Por lo que se contempla a las 6 de la mañana bajo las ruborizadas nubes, quizás los pescadores, con o sin barca, crean en esos refranes, o simplemente sepan que es una hora más propicia para la pesca. Yo piso descalzo, y los acompaño mientras van hacia la orilla con sus enseres. No llevan cañas, sino cubos y aparejos.
Van en grupos; los hombres se meten hasta los muslos, barriendo el fondo de arena con un arte de malla, y las mujeres esperan con los cedazos y los cubos, a que sea volcada la captura. Fascina ver los puntos metidos en el agua, labrando el mar a lo largo de la costa, recortados contra los barcos pesqueros y los islotes del fondo. Un cubo a rebosar que sacan a la orilla, permite ver que la captura es una especie de krill.
Primero cafe, luego paseillo torero hasta las cascadas de Khong Phlu, 3 kms al norte caminando por la carretera hasta un desvío hacia el monte.

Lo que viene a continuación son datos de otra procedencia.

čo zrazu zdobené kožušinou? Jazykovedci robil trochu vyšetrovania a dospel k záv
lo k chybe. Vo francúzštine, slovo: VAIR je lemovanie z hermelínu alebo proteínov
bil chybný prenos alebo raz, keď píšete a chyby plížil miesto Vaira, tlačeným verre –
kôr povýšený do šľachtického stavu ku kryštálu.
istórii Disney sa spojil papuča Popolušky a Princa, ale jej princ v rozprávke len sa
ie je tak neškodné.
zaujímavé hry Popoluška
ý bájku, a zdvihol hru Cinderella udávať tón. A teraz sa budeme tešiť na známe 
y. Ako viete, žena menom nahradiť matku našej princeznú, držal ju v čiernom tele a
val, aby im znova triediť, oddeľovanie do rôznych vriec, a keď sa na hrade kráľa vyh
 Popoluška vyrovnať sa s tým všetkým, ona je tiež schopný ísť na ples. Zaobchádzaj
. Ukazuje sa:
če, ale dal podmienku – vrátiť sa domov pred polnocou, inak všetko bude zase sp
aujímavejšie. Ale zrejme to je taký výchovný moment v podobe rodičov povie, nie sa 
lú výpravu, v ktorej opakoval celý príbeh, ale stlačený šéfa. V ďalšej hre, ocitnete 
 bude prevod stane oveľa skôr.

Un ticket de 200 THB (4'5 eu) permite el acceso, y hacer un trekking liviano de 0'5 km por una vereda entre la selva. El sendero, es apto para todos los públicos, y sólo hay que cuidarse de las piedras resbaladizas de las cercanías de las guaterfals. Al final, te recibe la cola blanca con una única condición, el remojo restringido a una reducida bañera natural entre dos cuerdas. Es un rato gustoso que mejor hacer pronto a la mañana, porque luego de vuelta, te cruzas con un reguero de gentes y niños disfrazados de enanos.

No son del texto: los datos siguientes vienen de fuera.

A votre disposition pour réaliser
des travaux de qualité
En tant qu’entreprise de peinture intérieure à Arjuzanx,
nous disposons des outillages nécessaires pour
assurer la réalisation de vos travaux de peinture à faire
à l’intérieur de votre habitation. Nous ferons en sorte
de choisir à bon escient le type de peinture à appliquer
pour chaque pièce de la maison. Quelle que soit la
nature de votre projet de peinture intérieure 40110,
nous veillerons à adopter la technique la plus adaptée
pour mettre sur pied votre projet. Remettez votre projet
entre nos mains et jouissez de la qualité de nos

Regresamos por donde hemos venido, pero con parsimonia por el lanzallamas del astro rey, Ra para los egipcios, sun (san) para los angoparlantes, Lorenzo para los amigos. Paradas sucesivas, en el puesto de un artesano, al que le compro un shiva destructor de 4 brazos y tres ojos; en un tramo de la carretera, para una sesión fotográfica a unas arañas de mala pinta, pero magnificas arquitectas;
en un campamento de elefantes, para que almuerce unos plátanos un baby elephant, que barrita las gracias; en un campo de vuelo abandonado, donde da la bienvenida una avioneta estrellada; en unos bungalows de rayas, para columpiarnos de cara al mar entre dos troncos; en las arenas de la playa, para no pisar una fila india de medusas varadas.

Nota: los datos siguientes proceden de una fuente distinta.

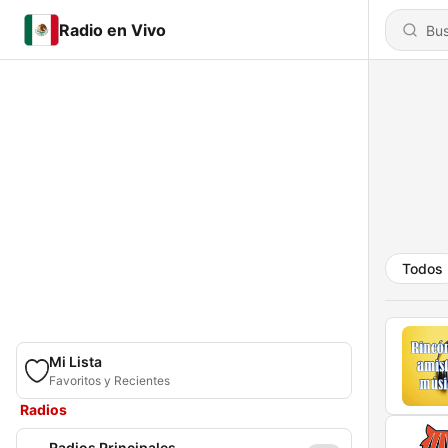
Radio en Vivo
Todos
Mi Lista
Favoritos y Recientes
Radios
Radios Principales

Los pies laten cuando llega la comida a la mesa del restaurante lacustre. Unos noodles, un tempura de vegetales, un arroz con gambas y, sobre todo, las líquidas cervezas Chang. El banquete y la siesta posterior con aire acondicionado, nos sale por 360 THB. El sueño es reparador, y del resto del día en la isla elefante, no hay más que apuntar, excepto la reparación de una hamaca que no aguantó dos pesos.